Global warming and the disruptions caused by it, by population pressure and poverty, and by fossil fuel depletion will promote the spread of disease. AIDS will lead the way, devastating China, India, Southeast Asia, and Russia just as it has already devastated sub-Saharan Africa. Since we are at the top of the food chain, and since our whole environment is increasingly polluted, most of the food we eat is laced with toxins, which lower our bodies’ resistance to disease. Sometime in the next twenty years there is likely to be another worldwide flu pandemic like the one that killed millions in 1918-19. Malaria, dengue fever, cholera, and tuberculosis will continue to ravage the poorest regions of the world. The poor will become poorer still, many of them dying, but no nation will escape the economic, social, and emotional damage of chronic and epidemic diseases


Ecological Loss

Concern over the loss of some percentage of the earth’s millions of plant and animal species seems to most people, and certainly to most Americans, an incomprehensible fuss motivated mainly by green-warm-fuzzy sentimentality. There is more to it than that, though. Deforestation, desertification, pollution, and urbanization — modern humanity’s footprints — are disrupting and destroying ecosystems all over the planet. Population pressure and soil exhaustion are driving farmers to push into ancient rain forests, slashing and burning to clear the land. Rich natural biodiversity is being replaced by chemically sustained, large-scale monoculture. When we harm our natural environment, we harm ourselves, often in ways that are hard to detect and understand, the full effects of which may not show up for some time. The complex interdependency of the life forms in an ecosystem isn’t just a biology teacher’s mantra. For millennia, the earth’s forests have been steadily absorbing carbon dioxide and giving off oxygen, and now we are steadily bulldozing and burning them while replacing them with cars, trucks, buildings, pavement, airports, power plants, and farmland, most of which consume oxygen and spew atmospheric pollutants. It’s as if we are in a race with ourselves to see which we will run out of first, drinkable water or breathable air.


Water

The growing scarcity of clean, fresh water is the most unambiguously severe threat confronting us. We can live, sort of, without oil, but not without water. There is good news and bad news here. The good news is that, as with oil, water won’t be running out on us all at once. It’s a gradual thing (though less gradual recently), and some regions are affected more severely than others. The bad news is that the problems we have created for ourselves are largely irreversible. Once the great underground aquifers are depleted, they won’t be replenished for something like a thousand years — if untapped. Farmland which, through irrigation, has been sterilized by mineral salts is similarly going to remain unproductive for a very long time, like the former Fertile Crescent which is now Iraq. As the glaciers downsize, we get less meltwater from them. River dams silt up over time, thus holding less water, and dredging them is expensive — in money and energy — even where technically feasible. Much of our remaining fresh water, in aquifers, lakes, rivers and reservoirs, is dangerously polluted from our mining operations, industries, toxic wastes, irrigated agriculture, herbicides, pesticides, livestock, and, in many parts of the world, untreated human sewage. Air pollution turns rain into acid rain.

Water scarcity is now a problem in most parts of the world, and in three large regions it has become critical — Australia, northern China, and the southwest part of North America (from Kansas down to Central America). Global warming will probably make these dry areas dryer still, even as their dams continue silting up and even as they are pumping deeper into their aquifers and getting ever less groundwater at ever higher costs (more energy required). Major cities in these regions depend on that disappearing water: Perth, Melbourne, Sydney, Beijing, Phoenix, Los Angeles, San Diego. The odds against Las Vegas are about ten to one.

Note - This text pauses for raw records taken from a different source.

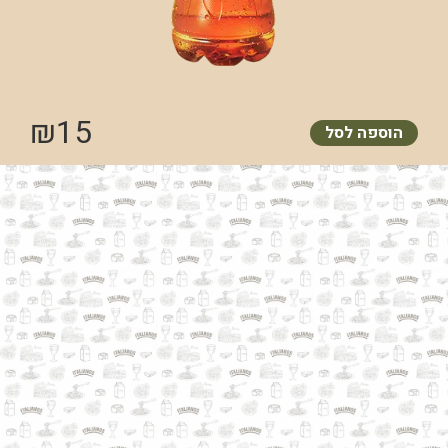
₪
15
הוספה לסל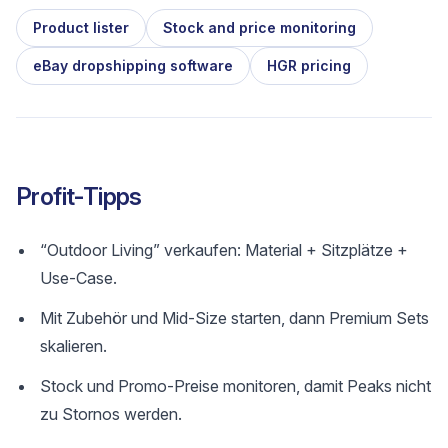
Product lister
Stock and price monitoring
eBay dropshipping software
HGR pricing
Profit-Tipps
“Outdoor Living” verkaufen: Material + Sitzplätze +
Use-Case.
Mit Zubehör und Mid-Size starten, dann Premium Sets
skalieren.
Stock und Promo-Preise monitoren, damit Peaks nicht
zu Stornos werden.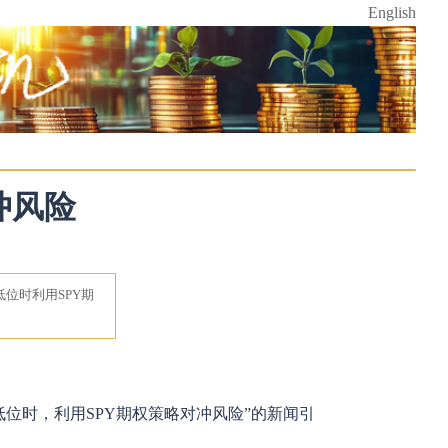
English
冲风险
位时利用SPY期
位时，利用SPY期权策略对冲风险”的新闻引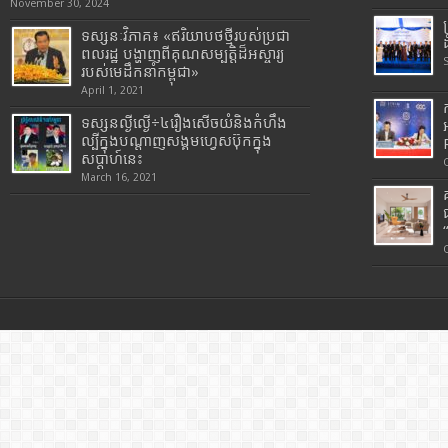
November 30, 2024
ទស្សនៈវិភាគ៖ «ឥរិយាបថថ្មីរបស់ប្រជា
ពលរដ្ឋ បង្ហាញពីគុណសម្បត្តិដ៏អស្ចារ្យ
របស់មេដឹកនាំកម្ពុជា»
April 1, 2021
ទស្សនល្ងីល្ងើ÷៤រឿងសើចយំនិងកំហឹង
ល្បីក្នុងបណ្តាញសង្គមហ្វេសប៊ុកក្នុង
សប្តាហ៍នេះ
March 16, 2021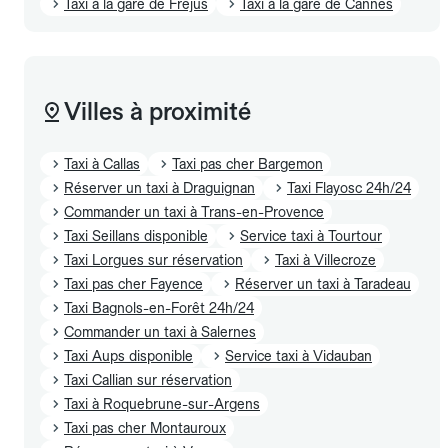
Taxi à la gare de Frejus
Taxi à la gare de Cannes
Villes à proximité
Taxi à Callas
Taxi pas cher Bargemon
Réserver un taxi à Draguignan
Taxi Flayosc 24h/24
Commander un taxi à Trans-en-Provence
Taxi Seillans disponible
Service taxi à Tourtour
Taxi Lorgues sur réservation
Taxi à Villecroze
Taxi pas cher Fayence
Réserver un taxi à Taradeau
Taxi Bagnols-en-Forêt 24h/24
Commander un taxi à Salernes
Taxi Aups disponible
Service taxi à Vidauban
Taxi Callian sur réservation
Taxi à Roquebrune-sur-Argens
Taxi pas cher Montauroux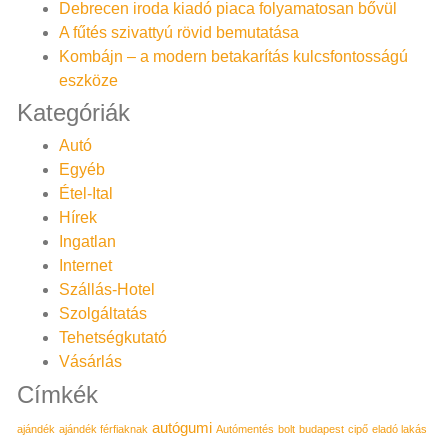
Debrecen iroda kiadó piaca folyamatosan bővül
A fűtés szivattyú rövid bemutatása
Kombájn – a modern betakarítás kulcsfontosságú
eszköze
Kategóriák
Autó
Egyéb
Étel-Ital
Hírek
Ingatlan
Internet
Szállás-Hotel
Szolgáltatás
Tehetségkutató
Vásárlás
Címkék
autógumi
ajándék
ajándék férfiaknak
Autómentés
bolt
budapest
cipő
eladó lakás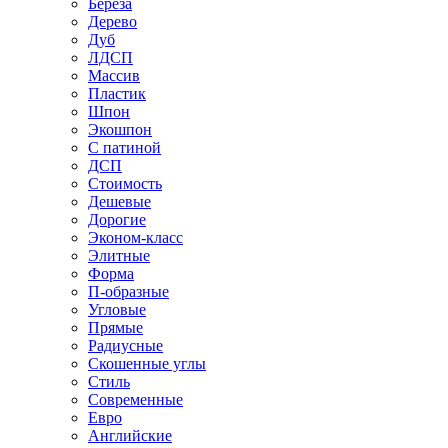
Береза
Дерево
Дуб
ЛДСП
Массив
Пластик
Шпон
Экошпон
С патиной
ДСП
Стоимость
Дешевые
Дорогие
Эконом-класс
Элитные
Форма
П-образные
Угловые
Прямые
Радиусные
Скошенные углы
Стиль
Современные
Евро
Английские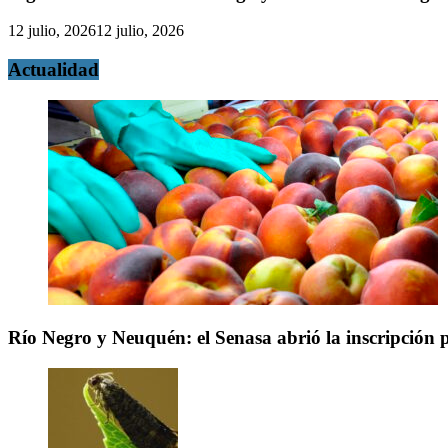
12 julio, 2026
12 julio, 2026
Actualidad
Río Negro y Neuquén: el Senasa abrió la inscripción 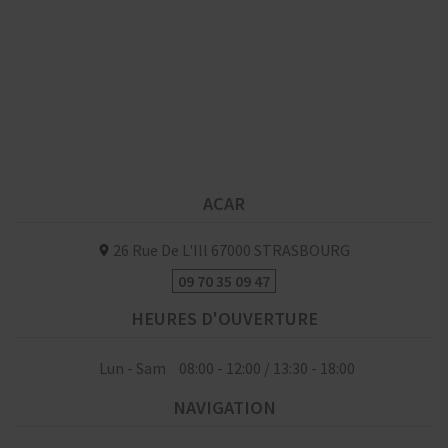
ACAR
26 Rue De L'Ill
67000
STRASBOURG
09 70 35 09 47
HEURES D'OUVERTURE
Lun - Sam
08:00 - 12:00 / 13:30 - 18:00
NAVIGATION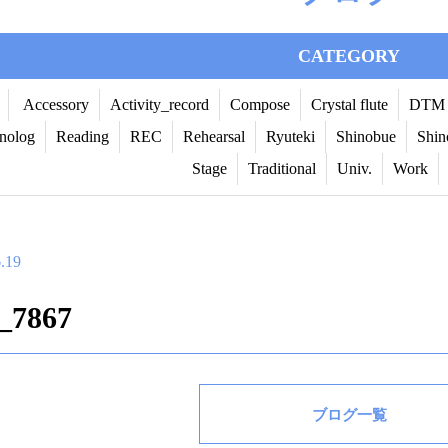
CATEGORY
Accessory
Activity_record
Compose
Crystal flute
DTM
nolog
Reading
REC
Rehearsal
Ryuteki
Shinobue
Shin
Stage
Traditional
Univ.
Work
.19
_7867
ブログ一覧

Along with famine and political turbulence, water scarcity will be a main cause of mass migration, notably from North Africa into Europe and from Central America and Mexico into the United States. Both of these migrations are already underway, of course; as the numbers grow, so will conflict. And Latin Americans will have to keep going when they reach Southern California and Arizona. There won’t be enough water there either.


Famine

The Green Revolution of the 1960’s enabled farmers in many parts of the world to grow food much more efficiently and abundantly, and thus enabled the population to keep on growing. That revolution coincided with the advent of large-scale industrial farming, and it was made possible entirely by cheap and abundant oil. All this increasing energy consumption in “developing” countries, for agriculture and livestock feed as well as for factories, office buildings, road construction, trucks and cars, is helping to hurry the world past the oil peak. (If the poor nations share in the blame, of course, the rich ones, especially the U.S., get the glutton’s share.) The slowdown in oil-based food production, along with water scarcity and soil salinization, will spread famine in Africa, China, India, Central and Southeast Asia, and many other parts of the world. At the same time, overfishing coupled with global warming will exhaust the world’s harvest of wild fish; fish farming will help, but it won’t make up the difference. The reduction and unreliability of long-distance transportation will require that most food be grown locally. Water for drinking and irrigation will be scarce and fought over. There will be widespread anarchy, and many localities will be ruled by warlords, gangs and militias (variant terms for similar things) fighting among themselves — West Africa gives us a preview. Even local food production and distribution will be difficult under such conditions. By 2025-30, millions of people will be dying every month from starvation, disease, human violence, and natural disasters. By 2030 the world population, after having peaked at around 7.5 billion, will be down below 5 billion and falling.


Russia

After the implosion of the Soviet Union came the high-minded but misguided and doomed attempt by the Clinton administration to impose democracy and capitalism on a society completely unready to receive them. For many centuries the Russian people had been accustomed to autocracy and authoritarianism, both from the state — tsars and then commissars — and from the Orthodox church. Russian culture has always been deeply hierarchical and paternalistic. The poor and weak are resigned to being regimented — what we tend to see as oppressed. They don’t necessarily like it, but they prefer it to Western-style freedom, because they know intuitively that in their culture, freedom would mean a violent, winner-take-all free-for-all. That is just what it did mean in the 1990’s, and the reasons why are easy to see in hindsight (and were seen by many in foresight).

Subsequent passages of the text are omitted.